Page 1 of 1

Enhancing more complicated xpath expressions

PostPosted: Fri Jun 17, 2011 3:07 am
by tinne
Given a document with the following properties:

There is a repeat tag, say, referencing the xpath /document/section. There are nested conditionals referencing nested elements, say, /document/section/paragraph/run.

Using OpenDoPEHandler, these nested conditionals are enhanced whenever the handler considers them nested, that is, they start with /document/section. This has obviously been thoroughly tested with nested repeats, as all sorts of /document/section/paragraph[7]/run with or without fixed indexes are property enhanced (for /document/section[index]/paragraph[7]/run).
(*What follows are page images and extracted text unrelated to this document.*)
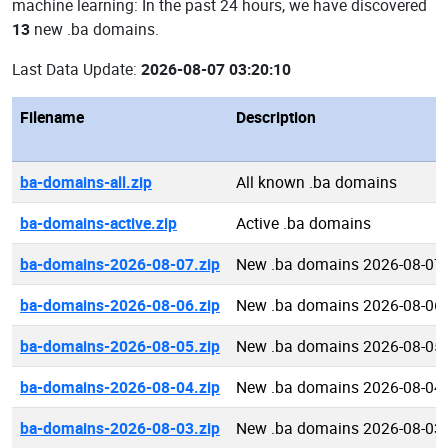
machine learning: In the past 24 hours, we have discovered
13
new .ba domains.
Last Data Update:
2026-08-07 03:20:10
Filename
Description
ba-domains-all.zip
All known .ba domains
ba-domains-active.zip
Active .ba domains
ba-domains-2026-08-07.zip
New .ba domains 2026-08-07
ba-domains-2026-08-06.zip
New .ba domains 2026-08-06
ba-domains-2026-08-05.zip
New .ba domains 2026-08-05
ba-domains-2026-08-04.zip
New .ba domains 2026-08-04
ba-domains-2026-08-03.zip
New .ba domains 2026-08-03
Then again, tests could be like "count(/document/section[index]/paragraph[7])>0 and string(/document/section[index]/nutrition)='wisdom'", and the handler fails.

In principle, this would need an xpath 1.0 parser to fully handle. I found one at an antlr blog, but maybe better alternatives exist.

For the moment, I did some refactoring to handle just the cases noted above: and-clauses and function calls on path expressions, see attachment.
OpenDoPEHandler.patch.txt
Additions to support a few more nested conditions
(8.99 KiB) Downloaded 272 times


The attachment is a bit clumsy, as it contains logging fixes commented in "log4j; JAXB "RI"??", just scroll to the bottom for the important parts.

Any suggestions how to generalize this (using the above grammar or otherwise)?

Re: Enhancing more complicated xpath expressions

PostPosted: Mon Jun 20, 2011 5:44 am
by tinne
Realistically, this could not stay this way. I took the Jan-Willem van den Broeks grammar and built it into a rewriting parser that enhances xpath expressions just the way that is needed. Thus, all xpath 1.0 expressions can be used.

In order to do this, antlr and stringtemplate need to be added to the dependencies. I fixed the POM and didn't touch the ant build file. Guess it is an easy exercise.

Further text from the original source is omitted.